## TASK ITEM
The answer should be one number only, namely how many lines of the records hold the word "материалов".

## Stored items
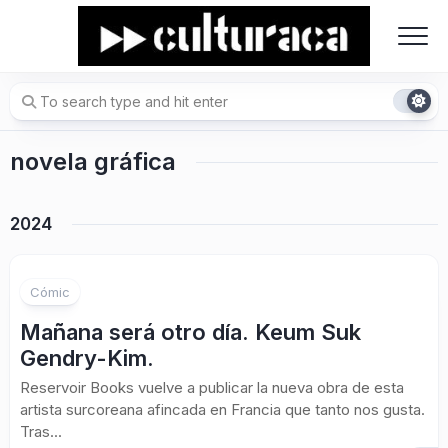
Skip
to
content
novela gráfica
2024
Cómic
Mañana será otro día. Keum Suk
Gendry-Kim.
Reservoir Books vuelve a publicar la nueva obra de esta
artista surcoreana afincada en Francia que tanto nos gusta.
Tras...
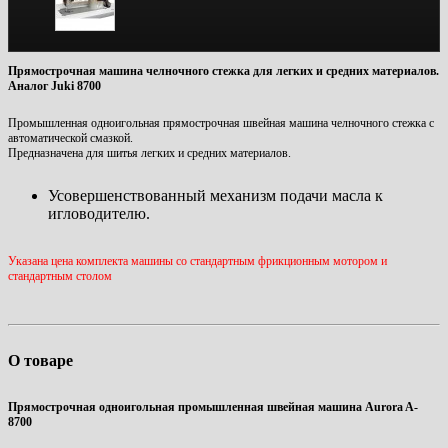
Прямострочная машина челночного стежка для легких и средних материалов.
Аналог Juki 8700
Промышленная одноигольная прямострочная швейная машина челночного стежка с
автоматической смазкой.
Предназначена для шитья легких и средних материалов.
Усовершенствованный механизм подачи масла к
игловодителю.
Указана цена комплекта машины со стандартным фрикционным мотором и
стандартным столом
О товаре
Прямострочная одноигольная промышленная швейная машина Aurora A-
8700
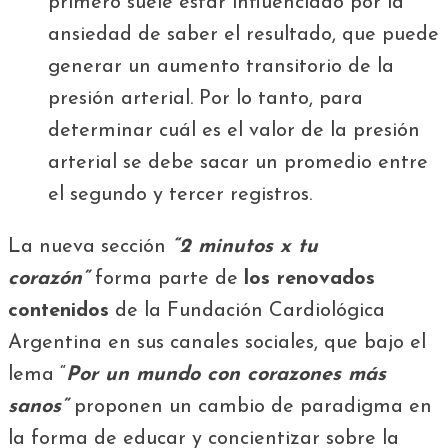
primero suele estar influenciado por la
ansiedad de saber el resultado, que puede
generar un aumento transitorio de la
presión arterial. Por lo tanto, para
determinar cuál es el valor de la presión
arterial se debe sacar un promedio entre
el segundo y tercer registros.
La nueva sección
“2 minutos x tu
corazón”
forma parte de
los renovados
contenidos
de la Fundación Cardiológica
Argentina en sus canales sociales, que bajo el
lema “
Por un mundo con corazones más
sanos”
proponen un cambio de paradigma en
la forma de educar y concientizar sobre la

* * *

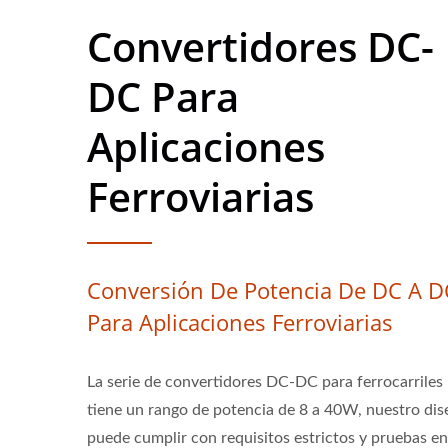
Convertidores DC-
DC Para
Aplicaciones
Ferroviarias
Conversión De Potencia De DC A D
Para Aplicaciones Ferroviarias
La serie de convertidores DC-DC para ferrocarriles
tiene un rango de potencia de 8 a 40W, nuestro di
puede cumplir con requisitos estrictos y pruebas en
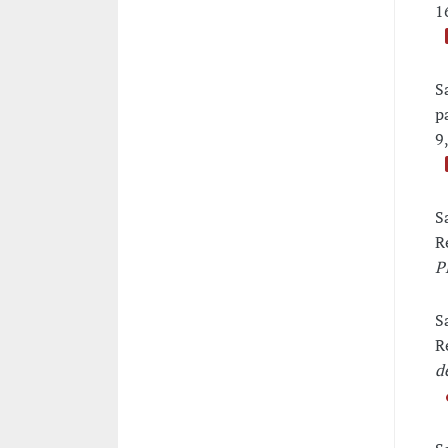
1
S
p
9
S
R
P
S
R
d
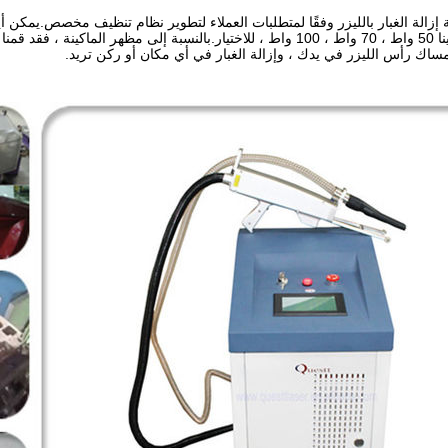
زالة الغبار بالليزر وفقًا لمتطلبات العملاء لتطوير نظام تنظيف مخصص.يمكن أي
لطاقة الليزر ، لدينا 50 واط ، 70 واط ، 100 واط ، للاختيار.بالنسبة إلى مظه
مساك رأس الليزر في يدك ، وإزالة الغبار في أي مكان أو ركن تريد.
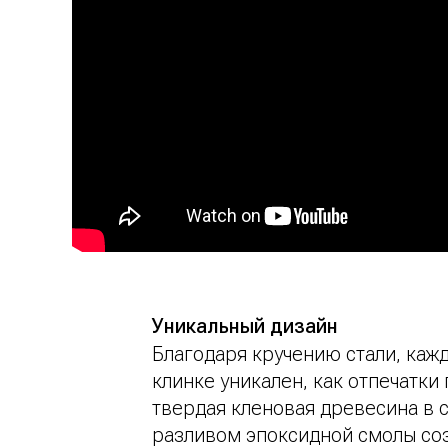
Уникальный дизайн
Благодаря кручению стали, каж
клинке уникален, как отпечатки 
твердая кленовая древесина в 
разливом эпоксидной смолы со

==

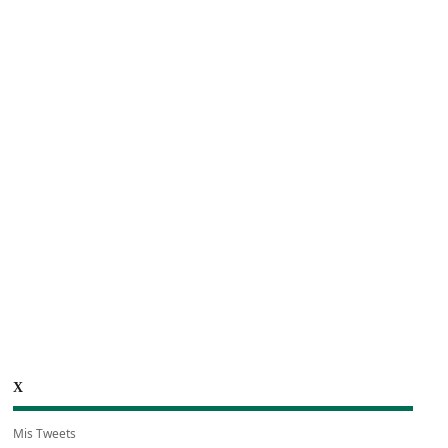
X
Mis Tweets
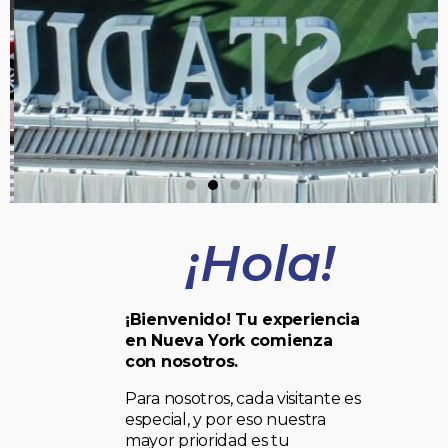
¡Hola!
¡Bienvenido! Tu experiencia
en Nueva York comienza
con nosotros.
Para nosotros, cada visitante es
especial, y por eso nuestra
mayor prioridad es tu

## FINISHED TASK
2